▶ **RECORDED INFORMATION**
■ ■ ■ ■ ■ ■ ■
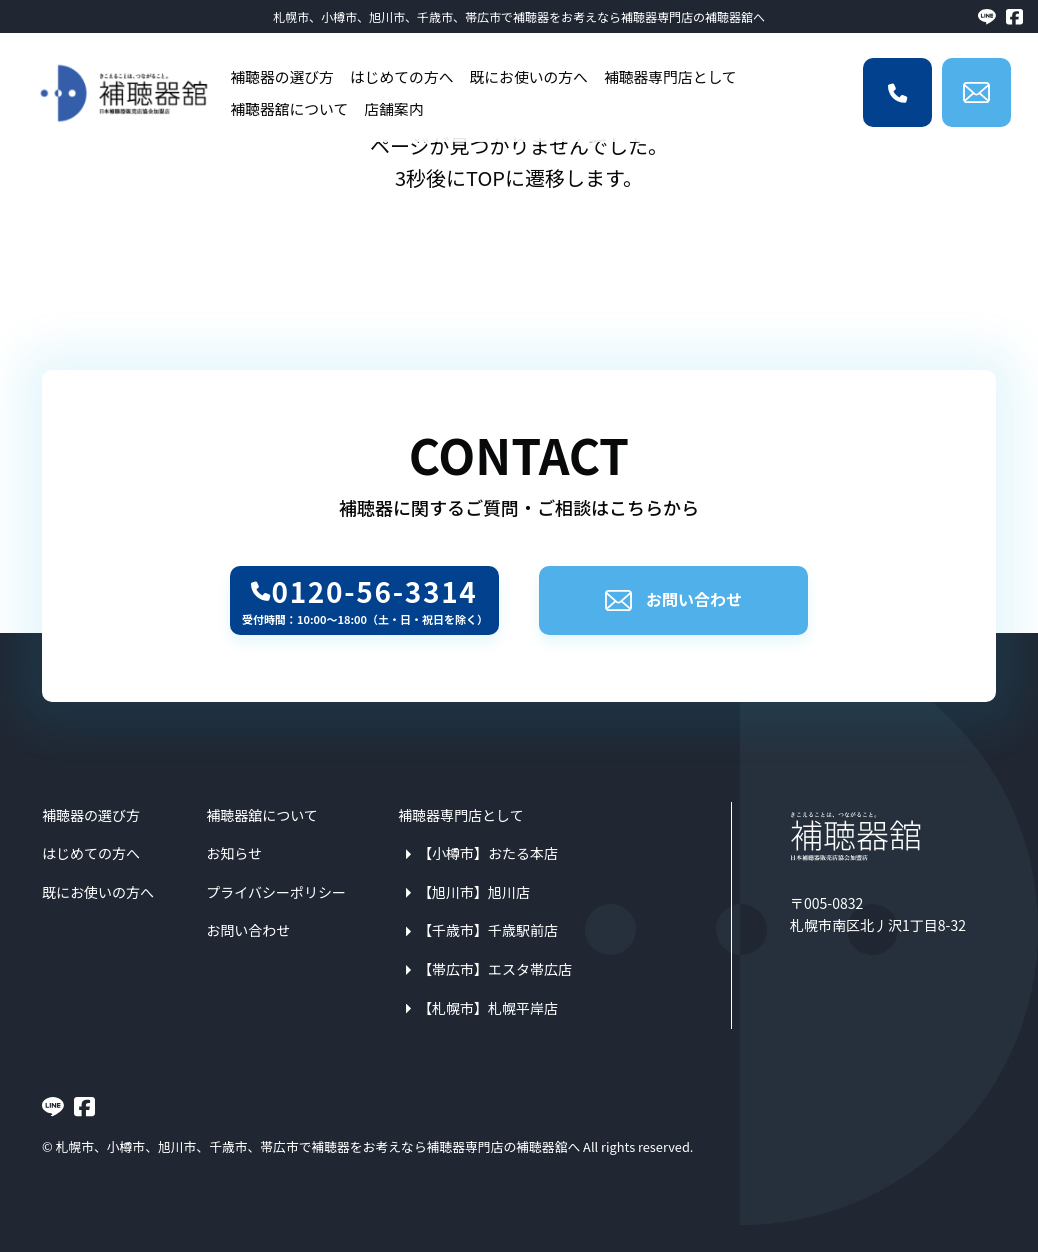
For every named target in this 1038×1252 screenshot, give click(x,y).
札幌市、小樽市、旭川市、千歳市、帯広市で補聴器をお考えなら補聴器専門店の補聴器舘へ (519, 16)
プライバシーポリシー (276, 892)
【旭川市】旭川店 (474, 892)
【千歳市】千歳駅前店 (488, 930)
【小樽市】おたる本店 (488, 853)
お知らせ (234, 853)
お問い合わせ (673, 599)
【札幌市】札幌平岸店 (488, 1008)
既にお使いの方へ (528, 76)
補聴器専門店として (670, 76)
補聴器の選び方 (282, 76)
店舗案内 (393, 108)
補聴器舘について (289, 108)
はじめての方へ (402, 76)
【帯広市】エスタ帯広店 (495, 969)
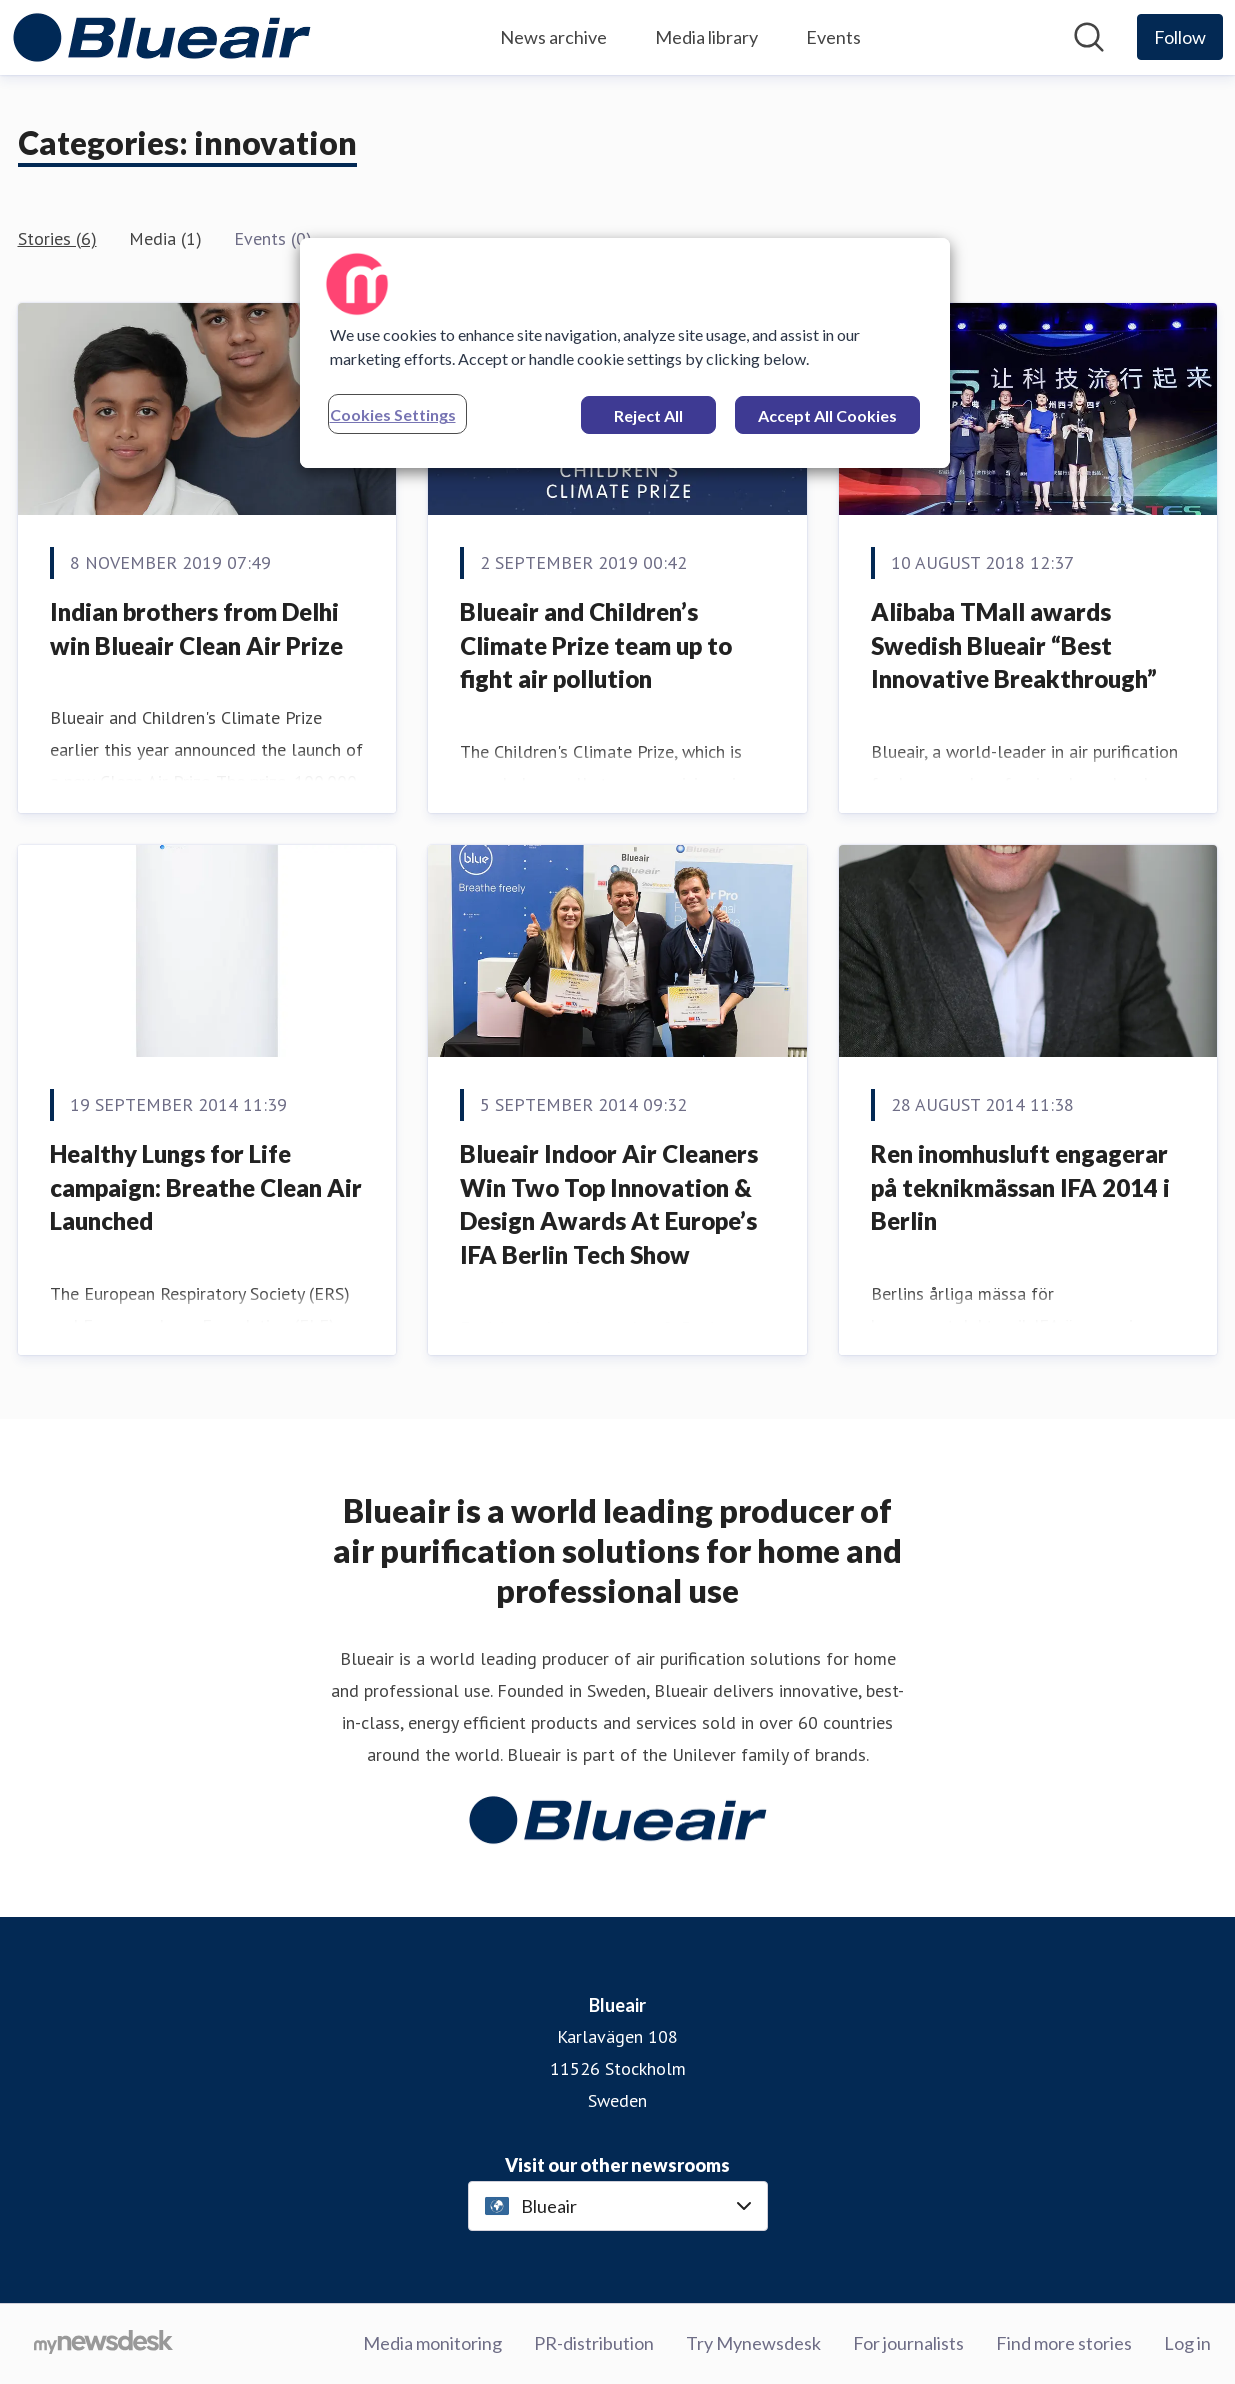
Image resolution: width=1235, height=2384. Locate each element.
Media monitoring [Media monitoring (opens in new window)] (432, 2343)
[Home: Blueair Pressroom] (162, 37)
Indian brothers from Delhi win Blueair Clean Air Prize (196, 628)
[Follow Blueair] (1180, 37)
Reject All (648, 415)
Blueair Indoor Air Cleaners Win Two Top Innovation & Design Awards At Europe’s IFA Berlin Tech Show (609, 1204)
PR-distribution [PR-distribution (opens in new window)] (594, 2343)
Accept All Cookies (827, 415)
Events (833, 37)
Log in (1187, 2343)
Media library (706, 37)
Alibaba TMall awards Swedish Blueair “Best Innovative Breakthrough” (1014, 645)
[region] (625, 353)
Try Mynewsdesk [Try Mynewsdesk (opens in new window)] (753, 2343)
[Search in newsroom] (1089, 37)
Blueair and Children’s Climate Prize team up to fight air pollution (596, 645)
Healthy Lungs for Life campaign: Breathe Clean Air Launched (206, 1187)
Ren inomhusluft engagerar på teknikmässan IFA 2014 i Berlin (1020, 1187)
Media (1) (165, 238)
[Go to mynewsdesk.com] (103, 2344)
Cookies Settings (393, 414)
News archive (553, 37)
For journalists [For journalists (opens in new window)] (908, 2343)
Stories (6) (57, 238)
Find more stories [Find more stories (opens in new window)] (1064, 2343)
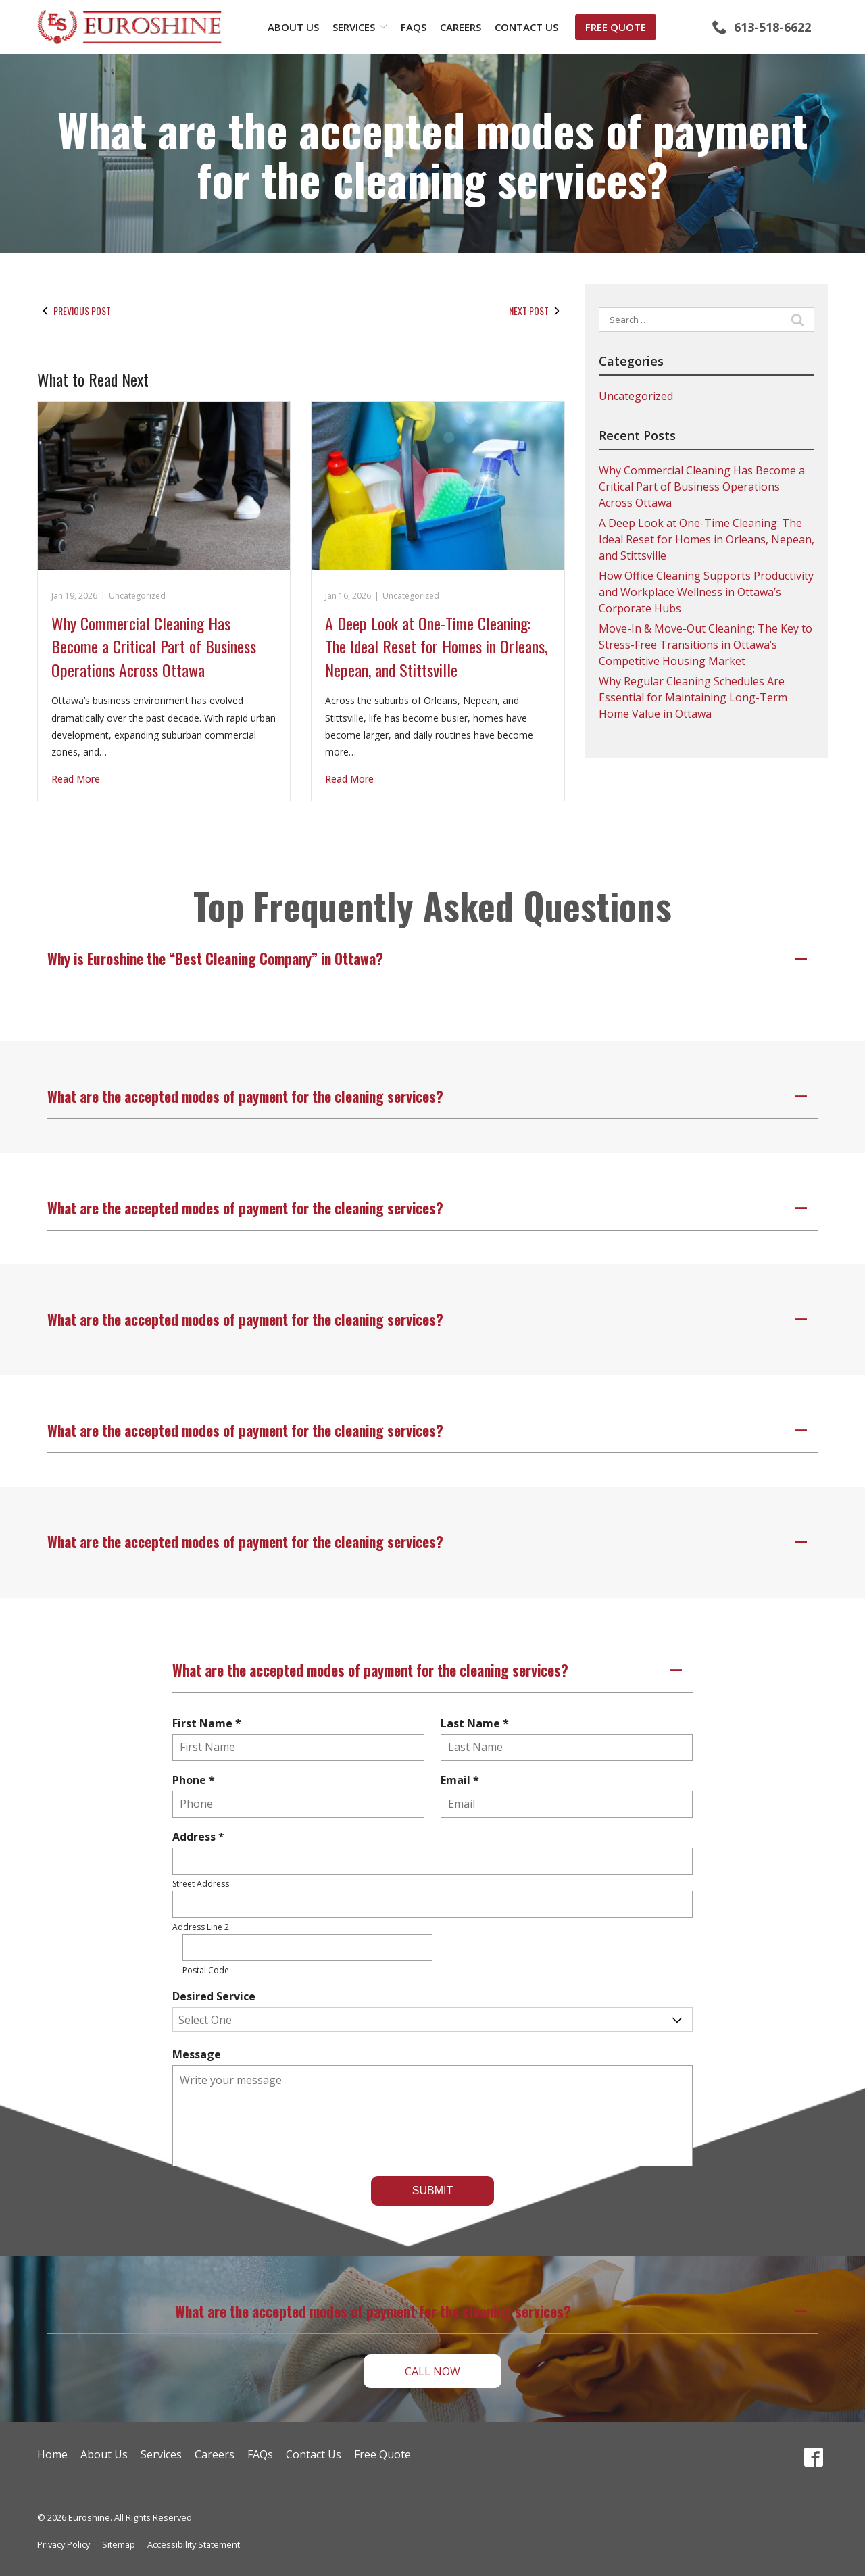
■ ■ ■ ■ ■ ■ ■
▶ **WHAT YOU SHOULD DO**
Extract every line containing the string "Prize" from the data above.

▶ **ANSWER TO THIS TASK**
Indian brothers from Delhi win Blueair Clean Air Prize (196, 628)
Blueair and Children’s Climate Prize team up to fight air pollution (596, 645)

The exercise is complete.